__WHAT YOU ARE ASKED TO DO__. From the entries below, output the line with "GDP is contracting." and each following line up to and including the line with "certain that they", exactly as written.
======== GIVEN DATA ========
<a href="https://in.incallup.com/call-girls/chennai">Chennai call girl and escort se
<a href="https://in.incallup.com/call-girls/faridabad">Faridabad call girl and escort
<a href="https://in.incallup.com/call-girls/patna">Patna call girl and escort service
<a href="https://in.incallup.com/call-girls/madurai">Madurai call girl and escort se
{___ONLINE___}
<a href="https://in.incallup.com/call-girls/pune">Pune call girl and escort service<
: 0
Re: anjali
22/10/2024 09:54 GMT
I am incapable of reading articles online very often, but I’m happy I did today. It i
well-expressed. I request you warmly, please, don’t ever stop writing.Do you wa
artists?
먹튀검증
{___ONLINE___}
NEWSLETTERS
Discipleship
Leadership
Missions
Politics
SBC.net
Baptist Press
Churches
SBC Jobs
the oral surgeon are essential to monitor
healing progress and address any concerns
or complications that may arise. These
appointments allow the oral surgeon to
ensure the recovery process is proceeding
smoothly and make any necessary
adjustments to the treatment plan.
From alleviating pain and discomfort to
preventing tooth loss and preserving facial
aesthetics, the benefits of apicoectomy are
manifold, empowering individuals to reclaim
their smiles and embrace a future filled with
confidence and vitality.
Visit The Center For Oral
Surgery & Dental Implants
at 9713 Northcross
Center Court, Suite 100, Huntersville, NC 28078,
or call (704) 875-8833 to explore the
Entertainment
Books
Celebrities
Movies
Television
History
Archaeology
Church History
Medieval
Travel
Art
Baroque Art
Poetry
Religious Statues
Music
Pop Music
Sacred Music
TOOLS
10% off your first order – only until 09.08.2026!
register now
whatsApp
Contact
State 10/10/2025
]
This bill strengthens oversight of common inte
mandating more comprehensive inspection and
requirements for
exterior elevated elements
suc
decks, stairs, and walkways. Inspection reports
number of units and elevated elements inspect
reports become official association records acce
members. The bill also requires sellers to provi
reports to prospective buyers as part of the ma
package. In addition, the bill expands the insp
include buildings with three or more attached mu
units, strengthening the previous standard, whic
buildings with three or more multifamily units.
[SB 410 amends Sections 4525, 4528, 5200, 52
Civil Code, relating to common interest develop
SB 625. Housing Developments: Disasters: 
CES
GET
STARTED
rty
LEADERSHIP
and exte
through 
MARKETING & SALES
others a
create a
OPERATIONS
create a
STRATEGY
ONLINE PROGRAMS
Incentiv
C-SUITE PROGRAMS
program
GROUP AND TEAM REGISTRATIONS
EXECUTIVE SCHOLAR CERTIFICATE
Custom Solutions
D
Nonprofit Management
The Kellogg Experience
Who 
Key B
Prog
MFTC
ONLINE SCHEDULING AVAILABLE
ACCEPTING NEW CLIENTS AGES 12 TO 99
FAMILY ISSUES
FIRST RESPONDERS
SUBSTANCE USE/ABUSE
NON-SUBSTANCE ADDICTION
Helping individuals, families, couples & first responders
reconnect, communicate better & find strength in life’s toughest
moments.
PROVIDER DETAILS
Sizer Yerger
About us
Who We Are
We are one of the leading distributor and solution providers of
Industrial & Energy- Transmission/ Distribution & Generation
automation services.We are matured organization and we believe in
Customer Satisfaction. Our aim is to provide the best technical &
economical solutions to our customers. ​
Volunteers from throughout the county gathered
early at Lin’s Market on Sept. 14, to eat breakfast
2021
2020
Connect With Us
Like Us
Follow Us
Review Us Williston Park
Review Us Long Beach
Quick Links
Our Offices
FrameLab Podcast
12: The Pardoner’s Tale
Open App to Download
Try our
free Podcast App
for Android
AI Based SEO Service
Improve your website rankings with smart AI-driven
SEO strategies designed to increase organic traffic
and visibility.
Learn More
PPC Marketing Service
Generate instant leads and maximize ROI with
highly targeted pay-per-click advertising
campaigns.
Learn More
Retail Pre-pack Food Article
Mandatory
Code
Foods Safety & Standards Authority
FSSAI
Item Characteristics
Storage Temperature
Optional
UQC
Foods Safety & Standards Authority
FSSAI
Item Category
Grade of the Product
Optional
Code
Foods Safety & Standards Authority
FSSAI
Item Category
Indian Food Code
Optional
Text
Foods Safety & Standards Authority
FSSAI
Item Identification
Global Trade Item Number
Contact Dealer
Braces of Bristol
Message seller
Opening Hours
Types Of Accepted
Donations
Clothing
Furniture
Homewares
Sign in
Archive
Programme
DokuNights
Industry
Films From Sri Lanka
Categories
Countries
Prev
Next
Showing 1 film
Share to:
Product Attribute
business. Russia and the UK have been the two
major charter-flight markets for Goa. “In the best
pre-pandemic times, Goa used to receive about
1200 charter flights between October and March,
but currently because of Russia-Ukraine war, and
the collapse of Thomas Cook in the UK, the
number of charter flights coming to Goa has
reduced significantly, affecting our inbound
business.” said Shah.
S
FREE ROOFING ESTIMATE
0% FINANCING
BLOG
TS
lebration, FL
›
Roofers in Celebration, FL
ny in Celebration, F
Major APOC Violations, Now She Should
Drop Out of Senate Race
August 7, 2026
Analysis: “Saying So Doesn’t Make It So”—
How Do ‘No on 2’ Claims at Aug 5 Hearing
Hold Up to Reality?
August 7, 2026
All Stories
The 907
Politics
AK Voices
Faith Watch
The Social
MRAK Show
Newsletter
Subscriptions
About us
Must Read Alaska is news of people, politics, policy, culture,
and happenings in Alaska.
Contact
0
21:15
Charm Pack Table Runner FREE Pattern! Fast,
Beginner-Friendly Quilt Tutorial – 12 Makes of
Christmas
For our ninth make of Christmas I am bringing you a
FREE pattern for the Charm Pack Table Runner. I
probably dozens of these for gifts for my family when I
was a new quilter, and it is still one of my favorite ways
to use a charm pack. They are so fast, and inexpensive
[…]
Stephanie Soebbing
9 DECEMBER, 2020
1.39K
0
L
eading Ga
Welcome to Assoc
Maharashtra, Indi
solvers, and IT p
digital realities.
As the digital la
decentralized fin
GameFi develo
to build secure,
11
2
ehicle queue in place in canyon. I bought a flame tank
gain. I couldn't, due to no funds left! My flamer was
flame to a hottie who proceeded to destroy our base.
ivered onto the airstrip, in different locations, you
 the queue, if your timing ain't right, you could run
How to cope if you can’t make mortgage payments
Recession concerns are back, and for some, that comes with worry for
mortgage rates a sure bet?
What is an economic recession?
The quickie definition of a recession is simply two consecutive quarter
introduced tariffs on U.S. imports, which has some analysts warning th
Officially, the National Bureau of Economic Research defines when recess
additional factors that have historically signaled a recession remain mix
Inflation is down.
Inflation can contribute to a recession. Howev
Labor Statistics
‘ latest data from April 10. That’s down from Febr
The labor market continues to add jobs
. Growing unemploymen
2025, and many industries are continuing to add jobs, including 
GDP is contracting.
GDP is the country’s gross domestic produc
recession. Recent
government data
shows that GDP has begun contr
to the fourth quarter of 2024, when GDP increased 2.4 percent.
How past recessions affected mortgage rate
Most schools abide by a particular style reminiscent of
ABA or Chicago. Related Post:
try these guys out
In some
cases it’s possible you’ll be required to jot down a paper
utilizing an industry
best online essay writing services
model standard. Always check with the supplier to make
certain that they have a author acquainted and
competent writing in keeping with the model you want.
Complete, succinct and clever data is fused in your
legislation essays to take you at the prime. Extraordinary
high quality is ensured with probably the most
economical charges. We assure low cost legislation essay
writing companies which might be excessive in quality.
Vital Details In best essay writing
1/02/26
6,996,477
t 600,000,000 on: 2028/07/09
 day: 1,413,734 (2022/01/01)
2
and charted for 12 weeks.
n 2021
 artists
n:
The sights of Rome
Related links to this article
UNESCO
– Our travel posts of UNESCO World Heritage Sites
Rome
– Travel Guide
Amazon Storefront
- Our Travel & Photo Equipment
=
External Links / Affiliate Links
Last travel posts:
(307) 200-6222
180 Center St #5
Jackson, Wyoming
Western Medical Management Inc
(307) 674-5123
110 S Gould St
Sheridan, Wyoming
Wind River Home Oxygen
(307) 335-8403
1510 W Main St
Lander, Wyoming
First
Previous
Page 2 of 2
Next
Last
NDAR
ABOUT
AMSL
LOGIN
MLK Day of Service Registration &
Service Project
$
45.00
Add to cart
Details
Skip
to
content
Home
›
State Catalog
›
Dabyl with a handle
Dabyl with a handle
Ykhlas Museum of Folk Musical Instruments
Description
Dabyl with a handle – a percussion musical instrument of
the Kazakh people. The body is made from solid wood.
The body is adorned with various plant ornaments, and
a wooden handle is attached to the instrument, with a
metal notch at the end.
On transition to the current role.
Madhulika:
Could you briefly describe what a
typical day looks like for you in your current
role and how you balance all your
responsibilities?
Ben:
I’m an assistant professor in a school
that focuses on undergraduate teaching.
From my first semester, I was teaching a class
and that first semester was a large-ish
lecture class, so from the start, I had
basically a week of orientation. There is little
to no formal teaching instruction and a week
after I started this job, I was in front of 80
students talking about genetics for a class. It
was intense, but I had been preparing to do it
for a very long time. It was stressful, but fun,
========
__OUTPUT FOR THIS EXERCISE__.
GDP is contracting.
GDP is the country’s gross domestic produc
recession. Recent
government data
shows that GDP has begun contr
to the fourth quarter of 2024, when GDP increased 2.4 percent.
How past recessions affected mortgage rate
Most schools abide by a particular style reminiscent of
ABA or Chicago. Related Post:
try these guys out
In some
cases it’s possible you’ll be required to jot down a paper
utilizing an industry
best online essay writing services
model standard. Always check with the supplier to make
certain that they have a author acquainted and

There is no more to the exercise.